**About this exercise**:
Look at the entries below and reproduce them exactly.

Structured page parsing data
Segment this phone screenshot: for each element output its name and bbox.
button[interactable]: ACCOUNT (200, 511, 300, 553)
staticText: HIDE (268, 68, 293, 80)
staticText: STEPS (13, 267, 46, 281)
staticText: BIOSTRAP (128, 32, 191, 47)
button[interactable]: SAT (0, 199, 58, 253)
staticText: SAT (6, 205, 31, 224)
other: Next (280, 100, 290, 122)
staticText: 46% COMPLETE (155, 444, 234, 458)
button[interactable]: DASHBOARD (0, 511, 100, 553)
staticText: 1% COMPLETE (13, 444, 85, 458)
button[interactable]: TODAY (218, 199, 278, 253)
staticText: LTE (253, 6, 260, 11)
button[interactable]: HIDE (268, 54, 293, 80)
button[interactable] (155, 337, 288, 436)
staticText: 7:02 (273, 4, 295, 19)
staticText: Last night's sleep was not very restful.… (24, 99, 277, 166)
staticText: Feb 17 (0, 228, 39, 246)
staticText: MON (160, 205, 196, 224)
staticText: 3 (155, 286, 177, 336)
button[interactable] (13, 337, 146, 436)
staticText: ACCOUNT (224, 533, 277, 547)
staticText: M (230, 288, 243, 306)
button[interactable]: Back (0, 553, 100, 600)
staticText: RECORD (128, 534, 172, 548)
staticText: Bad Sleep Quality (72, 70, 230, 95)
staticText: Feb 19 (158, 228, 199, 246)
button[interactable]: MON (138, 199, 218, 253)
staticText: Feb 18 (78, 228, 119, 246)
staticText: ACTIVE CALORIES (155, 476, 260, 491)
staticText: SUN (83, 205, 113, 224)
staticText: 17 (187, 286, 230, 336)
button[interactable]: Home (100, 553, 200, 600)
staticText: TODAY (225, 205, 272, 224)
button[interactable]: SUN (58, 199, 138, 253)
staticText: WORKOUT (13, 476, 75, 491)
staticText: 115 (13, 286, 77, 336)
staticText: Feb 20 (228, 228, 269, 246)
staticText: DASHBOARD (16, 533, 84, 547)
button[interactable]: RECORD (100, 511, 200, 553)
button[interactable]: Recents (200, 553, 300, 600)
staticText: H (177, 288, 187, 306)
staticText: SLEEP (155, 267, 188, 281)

**Reply**:
Segment this phone screenshot: for each element output its name and bbox.
button[interactable]: ACCOUNT (200, 511, 300, 553)
staticText: HIDE (268, 68, 293, 80)
staticText: STEPS (13, 267, 46, 281)
staticText: BIOSTRAP (128, 32, 191, 47)
button[interactable]: SAT (0, 199, 58, 253)
staticText: SAT (6, 205, 31, 224)
other: Next (280, 100, 290, 122)
staticText: 46% COMPLETE (155, 444, 234, 458)
button[interactable]: DASHBOARD (0, 511, 100, 553)
staticText: 1% COMPLETE (13, 444, 85, 458)
button[interactable]: TODAY (218, 199, 278, 253)
staticText: LTE (253, 6, 260, 11)
button[interactable]: HIDE (268, 54, 293, 80)
button[interactable] (155, 337, 288, 436)
staticText: 7:02 (273, 4, 295, 19)
staticText: Last night's sleep was not very restful.… (24, 99, 277, 166)
staticText: Feb 17 (0, 228, 39, 246)
staticText: MON (160, 205, 196, 224)
staticText: 3 (155, 286, 177, 336)
button[interactable] (13, 337, 146, 436)
staticText: ACCOUNT (224, 533, 277, 547)
staticText: M (230, 288, 243, 306)
button[interactable]: Back (0, 553, 100, 600)
staticText: RECORD (128, 534, 172, 548)
staticText: Bad Sleep Quality (72, 70, 230, 95)
staticText: Feb 19 (158, 228, 199, 246)
button[interactable]: MON (138, 199, 218, 253)
staticText: Feb 18 (78, 228, 119, 246)
staticText: ACTIVE CALORIES (155, 476, 260, 491)
staticText: SUN (83, 205, 113, 224)
staticText: 17 (187, 286, 230, 336)
button[interactable]: Home (100, 553, 200, 600)
staticText: TODAY (225, 205, 272, 224)
button[interactable]: SUN (58, 199, 138, 253)
staticText: WORKOUT (13, 476, 75, 491)
staticText: 115 (13, 286, 77, 336)
staticText: Feb 20 (228, 228, 269, 246)
staticText: DASHBOARD (16, 533, 84, 547)
button[interactable]: RECORD (100, 511, 200, 553)
button[interactable]: Recents (200, 553, 300, 600)
staticText: H (177, 288, 187, 306)
staticText: SLEEP (155, 267, 188, 281)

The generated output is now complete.